Cette fois, c'était au sujet de la mort de Valérie Bertrand Desrochers, répartitrice des appels 911 chez Urgences-santé. La femme de 30 ans aurait omis de faire un arrêt obligatoire et serait entrée en collision lundi matin avec un camion-benne à l'angle de la rue Saint-Zotique et de la 19e Avenue. Il s'agit de la première mort de cycliste à Montréal cette année.

«J'étais tellement outrée par la nature des commentaires que je me suis dit qu'il fallait que j'écrive quelque chose», explique en entrevue la blogueuse Annie Therien, qui a elle-même travaillé chez Urgences-santé jusqu'en février.

Le résultat est un texte (via ce lien ou ci-dessous) à la fois acerbe et bouleversant adressé aux trolls qui se sont félicités de la mort de Valérie Bertrand Desrochers à coups d'émoticônes pleurant de rire sur Facebook.

«Quand je lis les commentaires foudroyants de pertinence, écrit Annie Therien, on dirait que tu l'oublies que c'est quelqu'un. On dirait que tu l'oublies qu'y'a des gens qui sont en train de se texter partout pour savoir si c'est vraiment elle. On dirait que tu l'oublies qu'y'a un père et une mère qui sont en train de se faire annoncer que leur fille est décédée et on dirait que tu l'oublies que pendant que tu ris, y'a des gens qui shakent par en dedans à la vue du drap en dessous duquel repose un corps sans vie.»

«Peut-être que ça ne te fait rien aussi parce que tu n'as jamais vu son visage qui sourit, son visage exaspéré ou son visage épuisé après un appel d'urgence.»

«Mais ce n'était pas juste un visage - c'était une voix aussi, poursuit Mme Therien dans sa lettre. C'était la voix du calme dans la terreur. C'était la voix de l'espoir dans ta noirceur, celle qui comptait à quel rythme tu devais pomper un coeur, celle qui te disait comment arrêter un saignement, celle qui te disait comment faire respirer ton enfant en attendant que l'ambulance arrive. C'était la voix qui répondait à ta tragédie, avant de finir par y succomber elle-même.»

Un appel à la trêve auto-vélo

«Ça, ça me fait bondir», dit Suzanne Lareau, présidente-directrice générale de Vélo Québec, à propos des commentaires haineux invariablement diffusés sur les réseaux sociaux lorsqu'un cycliste est victime d'un accident de la route. «C'est une minorité qui chiale contre les cyclistes, mais ils sont audibles. On les entend et on s'imagine que c'est la voix de la majorité. Quand on fait des sondages, par contre, on s'aperçoit que la majorité veut plus de pistes cyclables et de transports collectifs.»

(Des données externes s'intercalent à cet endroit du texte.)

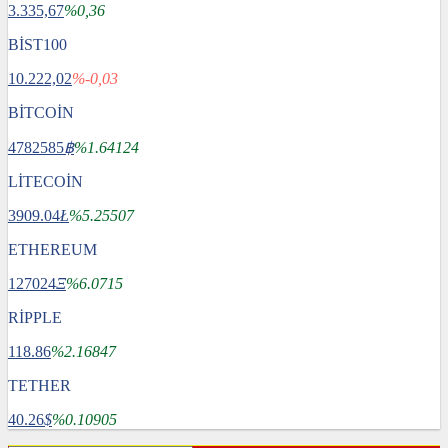
3.335,67
%0,36
BİST100
10.222,02
%-0,03
BİTCOİN
4782585
฿
%1.64124
LİTECOİN
3909.04
Ł
%5.25507
ETHEREUM
127024
Ξ
%6.0715
RİPPLE
118.86
%2.16847
TETHER
40.26
$
%0.10905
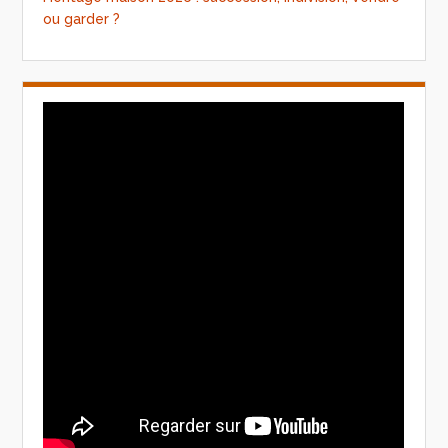
ou garder ?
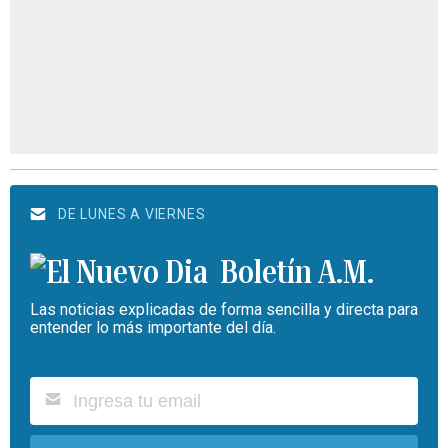
DE LUNES A VIERNES
Boletín A.M.
Las noticias explicadas de forma sencilla y directa para
entender lo más importante del día.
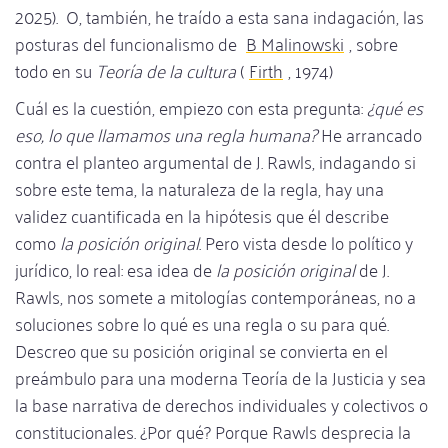
2025). O, también, he traído a esta sana indagación, las
posturas del funcionalismo de
B Malinowski
, sobre
todo en su
Teoría de la cultura
(
Firth
, 1974)
Cuál es la cuestión, empiezo con esta pregunta:
¿qué es
eso, lo que llamamos una regla humana?
He arrancado
contra el planteo argumental de J. Rawls, indagando si
sobre este tema, la naturaleza de la regla, hay una
validez cuantificada en la hipótesis que él describe
como
la
posición original
. Pero vista desde lo político y
jurídico, lo real: esa idea de
la posición original
de J.
Rawls, nos somete a mitologías contemporáneas, no a
soluciones sobre lo qué es una regla o su para qué.
Descreo que su posición original se convierta en el
preámbulo para una moderna Teoría de la Justicia y sea
la base narrativa de derechos individuales y colectivos o
constitucionales. ¿Por qué? Porque Rawls desprecia la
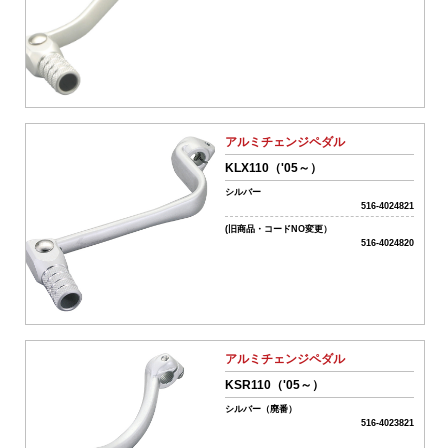
ワ
ー
ド
リ
アルミチェンジペダル
セ
KLX110（'05～）
ッ
ト
シルバー
516-4024821
カ
(旧商品・コードNO変更）
テ
516-4024820
ゴ
リ
ー
か
ら
アルミチェンジペダル
探
KSR110（'05～）
す
シルバー（廃番）
516-4023821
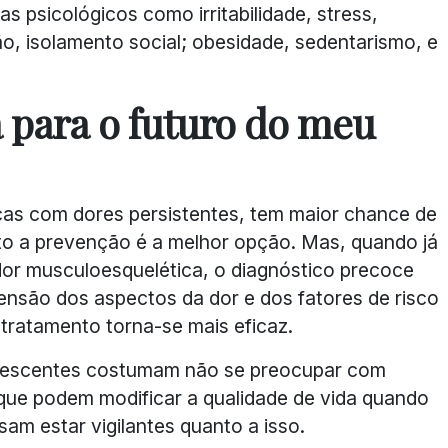
s psicológicos como irritabilidade, stress,
o, isolamento social; obesidade, sedentarismo, e
 para o futuro do meu
as com dores persistentes, tem maior chance de
anto a prevenção é a melhor opção. Mas, quando já
dor musculoesquelética, o diagnóstico precoce
ensão dos aspectos da dor e dos fatores de risco
 tratamento torna-se mais eficaz.
olescentes costumam não se preocupar com
que podem modificar a qualidade de vida quando
sam estar vigilantes quanto a isso.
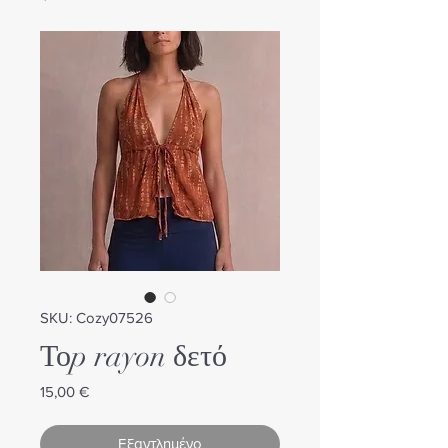
SKU: Cozy07526
Τοp rayon δετό
Τιμή
15,00 €
Εξαντλημένο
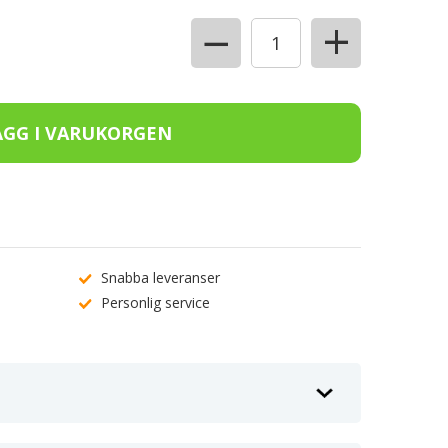
+
−
Snabba leveranser
Personlig service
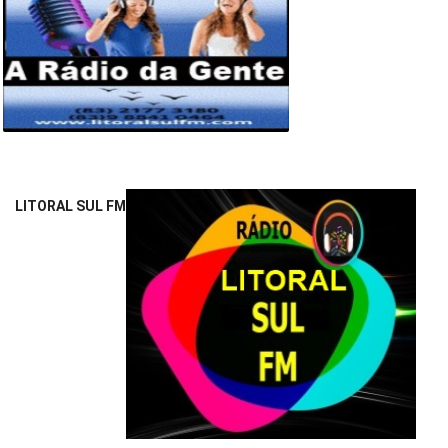
LITORAL SUL FM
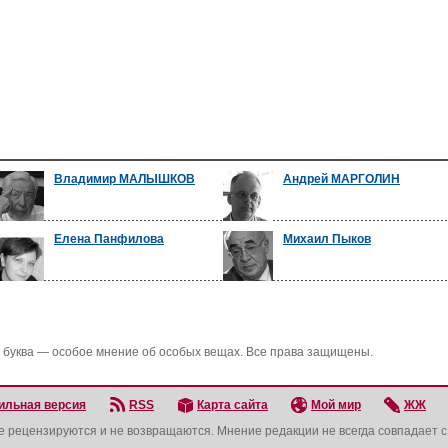
Владимир МАЛЫШКОВ
Андрей МАРГОЛИН
Елена Панфилова
Михаил Пыков
 буква — особое мнение об особых вещах. Все права защищены.
ильная версия
RSS
Карта сайта
Мой мир
ЖЖ
не рецензируются и не возвращаются. Мнение редакции не всегда совпадает 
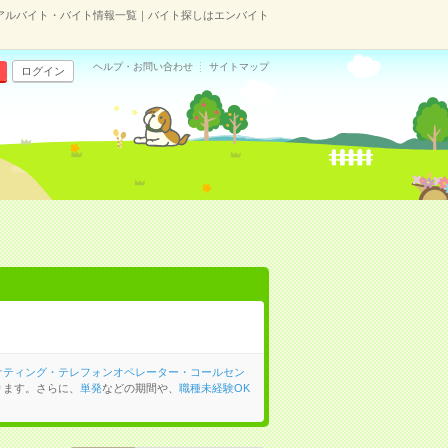
アルバイト・バイト情報一覧｜バイト探しはエンバイト
ヘルプ・お問い合わせ
サイトマップ
ログイン
ケティング・テレフォンオペレーター・コールセン
ります。さらに、
単発
などの期間や、
職種未経験OK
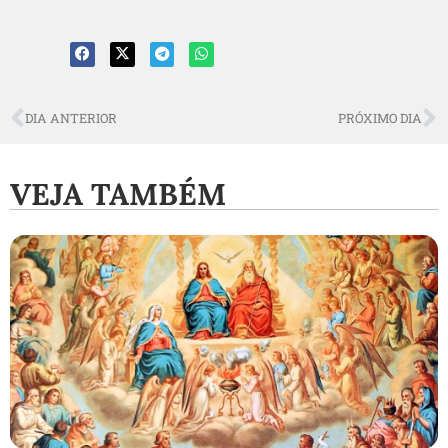
DIA ANTERIOR
PRÓXIMO DIA
VEJA TAMBÉM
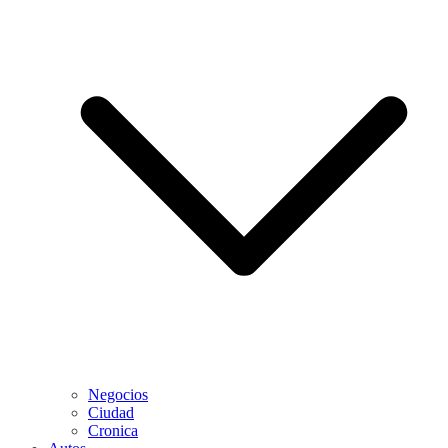
Negocios
Ciudad
Cronica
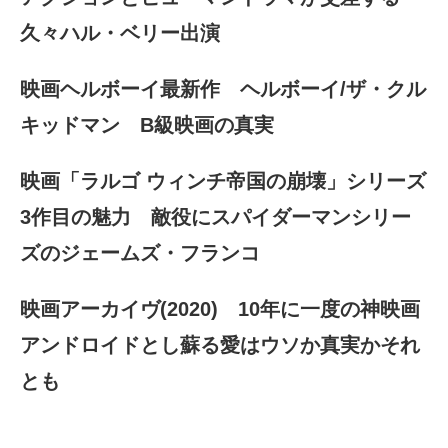
久々ハル・ベリー出演
映画ヘルボーイ最新作 ヘルボーイ/ザ・クル
キッドマン B級映画の真実
映画「ラルゴ ウィンチ帝国の崩壊」シリーズ
3作目の魅力 敵役にスパイダーマンシリー
ズのジェームズ・フランコ
映画アーカイヴ(2020) 10年に一度の神映画
アンドロイドとし蘇る愛はウソか真実かそれ
とも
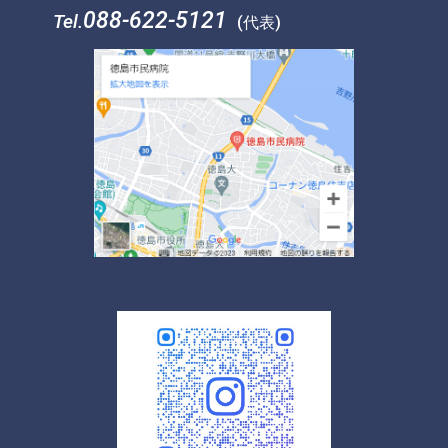
088-622-5121
Tel.
(代表)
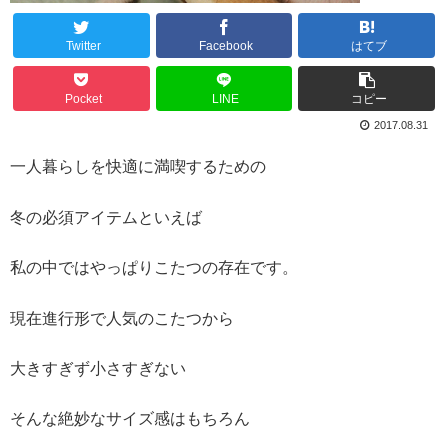
Twitter
Facebook
はてブ
Pocket
LINE
コピー
2017.08.31
一人暮らしを快適に満喫するための
冬の必須アイテムといえば
私の中ではやっぱりこたつの存在です。
現在進行形で人気のこたつから
大きすぎず小さすぎない
そんな絶妙なサイズ感はもちろん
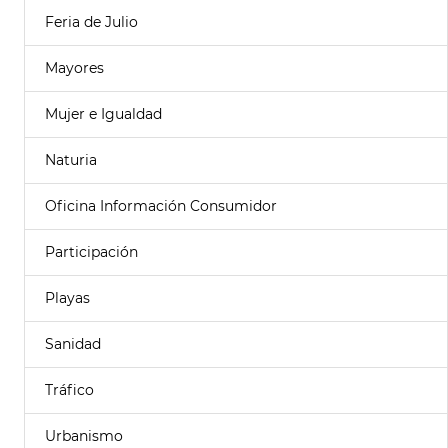
Feria de Julio
Mayores
Mujer e Igualdad
Naturia
Oficina Información Consumidor
Participación
Playas
Sanidad
Tráfico
Urbanismo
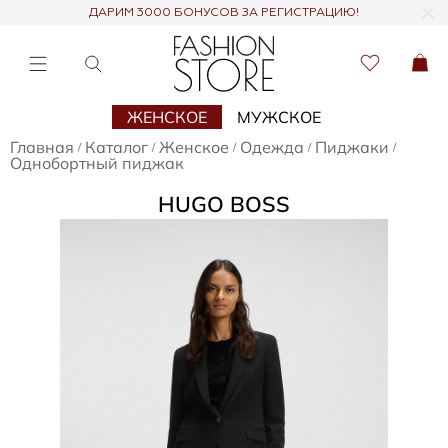
ДАРИМ 3000 БОНУСОВ ЗА РЕГИСТРАЦИЮ!
ЖЕНСКОЕ
МУЖСКОЕ
Главная
Каталог
Женское
Одежда
Пиджаки
/
/
/
/
/
Однобортный пиджак
HUGO BOSS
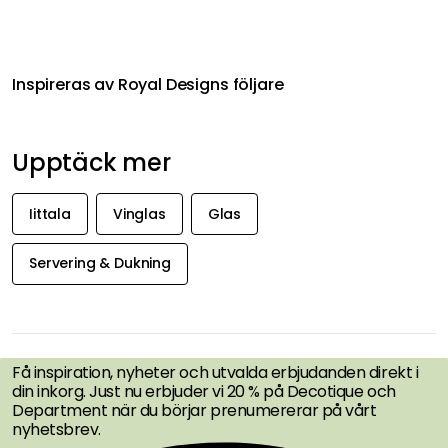
Inspireras av Royal Designs följare
Upptäck mer
Iittala
Vinglas
Glas
Servering & Dukning
FÅ INSPIRATION &
ERBJUDANDEN FÖRST
Få inspiration, nyheter och utvalda erbjudanden direkt i
din inkorg. Just nu erbjuder vi 20 % på Decotique och
Department när du börjar prenumererar på vårt
nyhetsbrev.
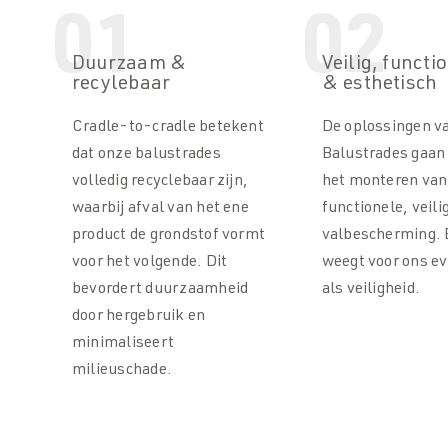
01
02
Duurzaam &
Veilig, functi
recylebaar
& esthetisch
Cradle-to-cradle betekent
De oplossingen 
dat onze balustrades
Balustrades gaan
volledig recyclebaar zijn,
het monteren van
waarbij afval van het ene
functionele, veili
product de grondstof vormt
valbescherming. 
voor het volgende. Dit
weegt voor ons e
bevordert duurzaamheid
als veiligheid.
door hergebruik en
minimaliseert
milieuschade.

Mme Lareau tient à relativiser autre chose : seulement 11 des quelque 350 morts survenues sur les routes de la province l'an dernier impliquaient des cyclistes. «On médiatise beaucoup les décès en vélo, ce qui donne l'impression qu'il y en a énormément. Mais il meurt cinq fois plus de piétons que de cyclistes au Québec. Il faut mettre les choses dans leur contexte.»

Insultes, messages violents : la guerre virtuelle qui fait rage entre les automobilistes et les cyclistes sur les routes du Québec a assez duré, plaide Mme Lareau. «Arrêtons de dire que c'est une guerre auto-vélo. Je croise tous les jours des automobilistes courtois et des cyclistes qui n'ont pas d'allure - et vice-versa. Nous sommes tous parfois piétons, parfois cyclistes et parfois automobilistes, pour une large part d'entre nous.»

«Plutôt que de faire la guerre entre deux modes de transport, il faut faire la guerre au manque de civisme, poursuit la PDG de Vélo Québec. Le problème, c'est que lorsque ce sont les plus gros qui manquent de civisme, les plus petits en paient le prix. Et les petits, ce sont les piétons et les cyclistes...»

Certains internautes ont laissé des commentaires désobligeants à propos de l'accident mortel.